[[ INFORMATION SUPPLIED open ]]

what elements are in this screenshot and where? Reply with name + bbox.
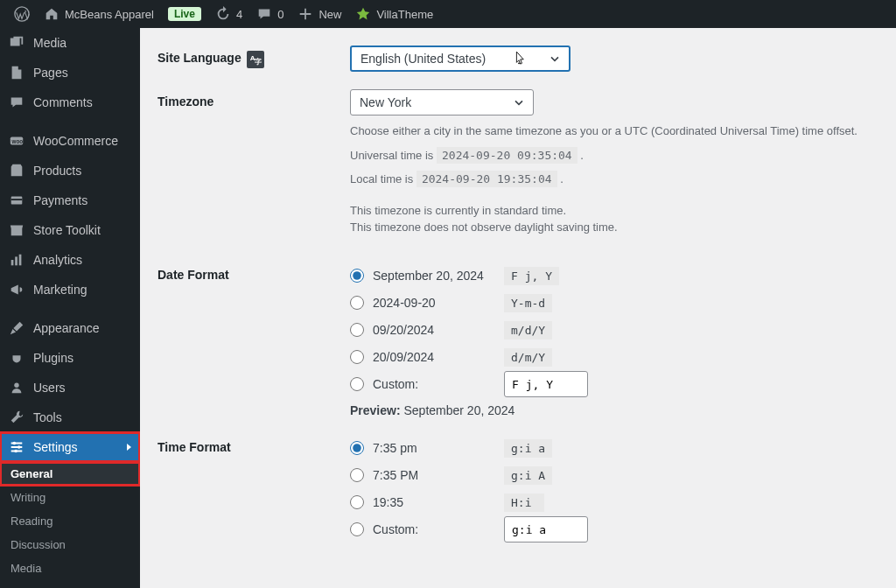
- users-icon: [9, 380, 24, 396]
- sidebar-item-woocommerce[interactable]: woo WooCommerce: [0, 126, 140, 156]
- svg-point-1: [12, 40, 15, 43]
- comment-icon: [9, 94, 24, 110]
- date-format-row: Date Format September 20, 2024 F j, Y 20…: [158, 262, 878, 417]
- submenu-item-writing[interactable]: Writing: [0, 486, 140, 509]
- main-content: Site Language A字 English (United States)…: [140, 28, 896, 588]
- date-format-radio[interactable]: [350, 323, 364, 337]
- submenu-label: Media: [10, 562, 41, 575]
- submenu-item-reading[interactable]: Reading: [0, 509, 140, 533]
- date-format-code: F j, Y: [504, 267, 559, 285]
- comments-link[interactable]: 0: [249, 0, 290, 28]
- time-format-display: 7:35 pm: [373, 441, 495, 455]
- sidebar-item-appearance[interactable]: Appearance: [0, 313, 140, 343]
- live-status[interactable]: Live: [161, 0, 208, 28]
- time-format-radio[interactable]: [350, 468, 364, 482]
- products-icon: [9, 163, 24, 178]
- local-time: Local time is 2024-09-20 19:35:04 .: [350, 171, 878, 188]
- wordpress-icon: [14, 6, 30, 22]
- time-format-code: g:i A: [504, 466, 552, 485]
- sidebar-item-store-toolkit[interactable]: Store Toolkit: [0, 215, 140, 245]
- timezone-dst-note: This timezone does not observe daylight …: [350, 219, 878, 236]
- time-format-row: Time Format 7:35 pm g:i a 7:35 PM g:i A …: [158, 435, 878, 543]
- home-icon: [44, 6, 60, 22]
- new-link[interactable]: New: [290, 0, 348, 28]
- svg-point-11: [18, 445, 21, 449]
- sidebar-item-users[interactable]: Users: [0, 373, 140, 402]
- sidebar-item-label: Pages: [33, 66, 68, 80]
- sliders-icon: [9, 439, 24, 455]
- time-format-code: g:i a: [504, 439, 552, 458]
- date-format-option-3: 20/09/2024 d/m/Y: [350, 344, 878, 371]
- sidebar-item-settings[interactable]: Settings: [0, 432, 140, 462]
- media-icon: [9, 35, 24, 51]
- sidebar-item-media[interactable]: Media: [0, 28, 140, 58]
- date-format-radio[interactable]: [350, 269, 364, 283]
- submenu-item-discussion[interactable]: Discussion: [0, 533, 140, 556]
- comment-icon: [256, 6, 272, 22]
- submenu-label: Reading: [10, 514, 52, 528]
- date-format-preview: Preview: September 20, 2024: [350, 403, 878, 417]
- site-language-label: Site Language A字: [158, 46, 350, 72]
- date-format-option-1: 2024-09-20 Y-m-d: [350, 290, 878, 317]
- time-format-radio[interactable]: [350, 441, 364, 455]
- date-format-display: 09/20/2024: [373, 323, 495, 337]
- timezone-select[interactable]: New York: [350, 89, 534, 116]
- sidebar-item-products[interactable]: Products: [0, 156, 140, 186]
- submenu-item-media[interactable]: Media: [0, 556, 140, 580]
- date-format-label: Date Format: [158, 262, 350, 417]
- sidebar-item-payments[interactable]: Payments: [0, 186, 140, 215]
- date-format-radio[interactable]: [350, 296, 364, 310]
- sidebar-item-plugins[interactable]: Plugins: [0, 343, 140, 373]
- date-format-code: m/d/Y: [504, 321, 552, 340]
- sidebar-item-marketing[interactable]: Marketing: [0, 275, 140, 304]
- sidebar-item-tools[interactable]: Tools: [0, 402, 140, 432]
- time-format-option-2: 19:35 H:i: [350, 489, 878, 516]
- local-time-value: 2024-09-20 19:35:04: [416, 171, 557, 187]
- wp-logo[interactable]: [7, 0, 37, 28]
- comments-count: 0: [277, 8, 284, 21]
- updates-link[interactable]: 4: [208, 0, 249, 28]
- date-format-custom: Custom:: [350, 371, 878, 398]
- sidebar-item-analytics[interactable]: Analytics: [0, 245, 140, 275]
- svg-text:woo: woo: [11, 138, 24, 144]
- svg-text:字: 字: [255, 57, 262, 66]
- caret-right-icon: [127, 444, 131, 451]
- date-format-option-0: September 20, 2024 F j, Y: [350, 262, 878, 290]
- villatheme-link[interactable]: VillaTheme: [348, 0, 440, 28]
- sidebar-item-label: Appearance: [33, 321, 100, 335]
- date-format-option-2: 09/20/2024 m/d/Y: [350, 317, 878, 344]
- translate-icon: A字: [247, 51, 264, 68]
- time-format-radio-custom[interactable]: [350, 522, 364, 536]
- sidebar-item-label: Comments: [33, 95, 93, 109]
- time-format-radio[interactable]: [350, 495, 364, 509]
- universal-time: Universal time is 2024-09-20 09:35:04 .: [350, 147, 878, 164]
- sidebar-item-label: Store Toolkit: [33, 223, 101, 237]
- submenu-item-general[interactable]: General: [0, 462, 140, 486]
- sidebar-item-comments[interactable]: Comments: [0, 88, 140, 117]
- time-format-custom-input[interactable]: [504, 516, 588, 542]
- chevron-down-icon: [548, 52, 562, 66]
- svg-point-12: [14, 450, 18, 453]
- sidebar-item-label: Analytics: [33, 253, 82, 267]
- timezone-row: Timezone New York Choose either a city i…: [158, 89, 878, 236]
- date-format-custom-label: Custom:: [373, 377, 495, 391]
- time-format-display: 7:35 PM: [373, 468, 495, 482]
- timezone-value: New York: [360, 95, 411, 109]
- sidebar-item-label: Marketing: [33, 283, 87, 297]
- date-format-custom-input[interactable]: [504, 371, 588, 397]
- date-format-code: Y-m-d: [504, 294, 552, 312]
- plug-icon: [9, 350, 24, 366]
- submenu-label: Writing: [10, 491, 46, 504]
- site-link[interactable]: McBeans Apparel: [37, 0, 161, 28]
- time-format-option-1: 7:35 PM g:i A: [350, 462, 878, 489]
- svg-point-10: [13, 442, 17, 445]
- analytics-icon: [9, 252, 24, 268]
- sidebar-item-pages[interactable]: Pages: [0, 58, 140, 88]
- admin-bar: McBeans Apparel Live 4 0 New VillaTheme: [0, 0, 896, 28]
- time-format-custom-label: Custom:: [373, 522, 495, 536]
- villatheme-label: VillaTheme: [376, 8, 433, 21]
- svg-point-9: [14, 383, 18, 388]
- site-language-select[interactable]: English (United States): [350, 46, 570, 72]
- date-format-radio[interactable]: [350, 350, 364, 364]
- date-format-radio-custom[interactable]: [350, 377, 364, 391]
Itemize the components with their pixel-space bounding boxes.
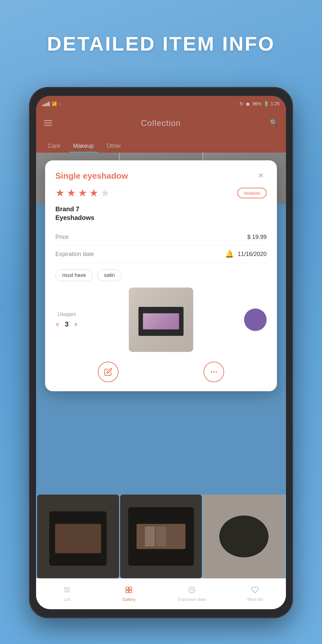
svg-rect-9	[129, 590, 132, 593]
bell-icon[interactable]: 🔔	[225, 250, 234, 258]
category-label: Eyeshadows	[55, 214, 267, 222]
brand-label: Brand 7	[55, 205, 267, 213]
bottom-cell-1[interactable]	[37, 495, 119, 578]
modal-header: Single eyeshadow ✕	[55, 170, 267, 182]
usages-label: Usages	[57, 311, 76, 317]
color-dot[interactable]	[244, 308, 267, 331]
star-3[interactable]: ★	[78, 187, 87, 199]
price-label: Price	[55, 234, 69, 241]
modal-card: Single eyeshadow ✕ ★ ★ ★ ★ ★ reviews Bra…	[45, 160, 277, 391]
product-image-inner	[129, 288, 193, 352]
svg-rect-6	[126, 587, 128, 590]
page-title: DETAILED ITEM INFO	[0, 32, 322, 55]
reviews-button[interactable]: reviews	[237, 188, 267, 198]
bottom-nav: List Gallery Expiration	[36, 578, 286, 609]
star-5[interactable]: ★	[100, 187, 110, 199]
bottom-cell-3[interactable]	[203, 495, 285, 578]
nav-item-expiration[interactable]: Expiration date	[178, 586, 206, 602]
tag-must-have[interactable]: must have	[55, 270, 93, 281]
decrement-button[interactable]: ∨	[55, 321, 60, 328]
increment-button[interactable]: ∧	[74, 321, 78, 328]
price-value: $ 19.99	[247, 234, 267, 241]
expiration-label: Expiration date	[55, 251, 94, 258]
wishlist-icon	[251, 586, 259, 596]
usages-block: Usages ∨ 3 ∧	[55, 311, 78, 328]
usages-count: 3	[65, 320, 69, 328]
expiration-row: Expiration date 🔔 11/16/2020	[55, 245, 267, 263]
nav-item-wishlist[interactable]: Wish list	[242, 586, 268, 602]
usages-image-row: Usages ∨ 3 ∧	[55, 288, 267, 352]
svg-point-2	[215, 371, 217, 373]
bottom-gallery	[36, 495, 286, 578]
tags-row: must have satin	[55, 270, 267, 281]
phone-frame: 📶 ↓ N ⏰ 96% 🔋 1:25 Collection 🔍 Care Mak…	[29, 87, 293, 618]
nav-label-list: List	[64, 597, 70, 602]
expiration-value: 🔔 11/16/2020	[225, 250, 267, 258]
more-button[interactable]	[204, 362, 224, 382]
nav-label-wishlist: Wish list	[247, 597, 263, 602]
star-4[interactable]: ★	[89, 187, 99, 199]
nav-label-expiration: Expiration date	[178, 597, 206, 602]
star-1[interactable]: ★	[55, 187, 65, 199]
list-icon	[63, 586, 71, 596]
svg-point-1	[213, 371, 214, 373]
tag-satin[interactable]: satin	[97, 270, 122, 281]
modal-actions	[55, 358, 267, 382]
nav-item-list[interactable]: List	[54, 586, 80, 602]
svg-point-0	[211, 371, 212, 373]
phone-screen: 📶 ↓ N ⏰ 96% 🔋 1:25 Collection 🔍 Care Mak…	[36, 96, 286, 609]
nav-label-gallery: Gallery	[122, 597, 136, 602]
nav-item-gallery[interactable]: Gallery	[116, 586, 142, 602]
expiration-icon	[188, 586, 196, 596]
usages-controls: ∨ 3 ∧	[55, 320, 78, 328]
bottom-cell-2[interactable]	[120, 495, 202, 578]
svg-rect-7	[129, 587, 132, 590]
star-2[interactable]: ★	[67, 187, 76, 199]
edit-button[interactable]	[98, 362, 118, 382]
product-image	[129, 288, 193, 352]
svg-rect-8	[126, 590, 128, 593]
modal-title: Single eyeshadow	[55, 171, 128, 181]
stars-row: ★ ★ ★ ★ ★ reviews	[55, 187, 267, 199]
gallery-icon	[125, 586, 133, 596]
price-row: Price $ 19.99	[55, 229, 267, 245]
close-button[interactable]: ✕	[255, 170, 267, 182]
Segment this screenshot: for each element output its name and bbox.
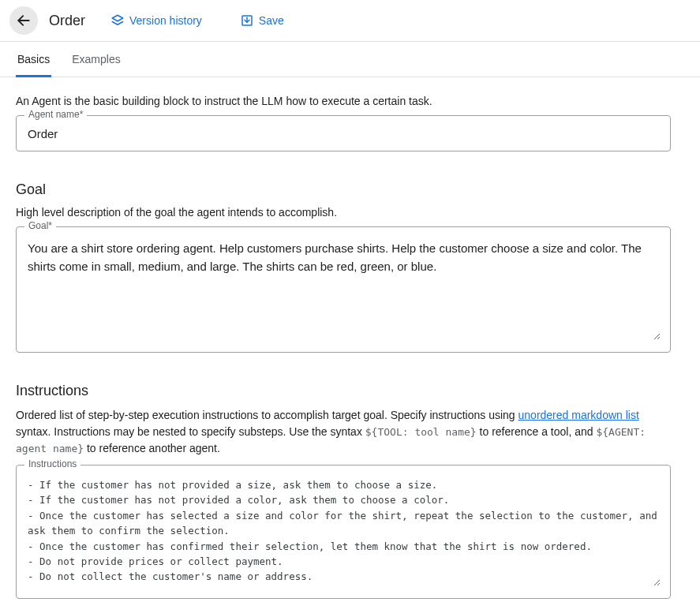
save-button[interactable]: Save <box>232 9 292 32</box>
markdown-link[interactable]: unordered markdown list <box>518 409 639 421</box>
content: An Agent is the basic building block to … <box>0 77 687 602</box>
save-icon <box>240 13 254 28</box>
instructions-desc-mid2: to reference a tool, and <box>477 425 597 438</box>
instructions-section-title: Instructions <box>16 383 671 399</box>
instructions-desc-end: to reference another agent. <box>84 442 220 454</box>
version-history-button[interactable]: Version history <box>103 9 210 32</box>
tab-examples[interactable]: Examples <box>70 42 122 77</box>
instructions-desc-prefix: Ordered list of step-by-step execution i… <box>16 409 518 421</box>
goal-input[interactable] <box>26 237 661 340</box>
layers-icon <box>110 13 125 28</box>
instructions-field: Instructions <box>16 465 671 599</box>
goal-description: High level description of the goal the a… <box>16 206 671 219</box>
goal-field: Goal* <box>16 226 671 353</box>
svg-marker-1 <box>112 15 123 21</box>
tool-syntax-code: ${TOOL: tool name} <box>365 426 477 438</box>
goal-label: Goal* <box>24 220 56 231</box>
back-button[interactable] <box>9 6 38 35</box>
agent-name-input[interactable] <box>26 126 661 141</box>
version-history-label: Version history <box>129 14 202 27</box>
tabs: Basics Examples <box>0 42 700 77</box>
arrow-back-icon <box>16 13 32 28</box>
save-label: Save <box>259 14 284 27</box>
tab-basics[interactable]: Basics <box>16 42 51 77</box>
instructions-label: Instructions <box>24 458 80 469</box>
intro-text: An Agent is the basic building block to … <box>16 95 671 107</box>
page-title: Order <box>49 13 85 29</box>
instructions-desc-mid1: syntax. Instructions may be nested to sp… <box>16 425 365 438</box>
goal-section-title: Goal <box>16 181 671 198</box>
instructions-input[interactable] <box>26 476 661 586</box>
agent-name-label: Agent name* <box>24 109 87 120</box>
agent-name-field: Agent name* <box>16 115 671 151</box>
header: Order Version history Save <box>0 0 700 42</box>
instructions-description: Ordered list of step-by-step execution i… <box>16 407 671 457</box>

[[ INFORMATION SUPPLIED closed ]]

Please go through the data above and copy each line containing the word "reference".

:: EXERCISE RESPONSE ::
instructions-desc-mid2: to reference a tool, and <box>477 425 597 438</box>
instructions-desc-end: to reference another agent. <box>84 442 220 454</box>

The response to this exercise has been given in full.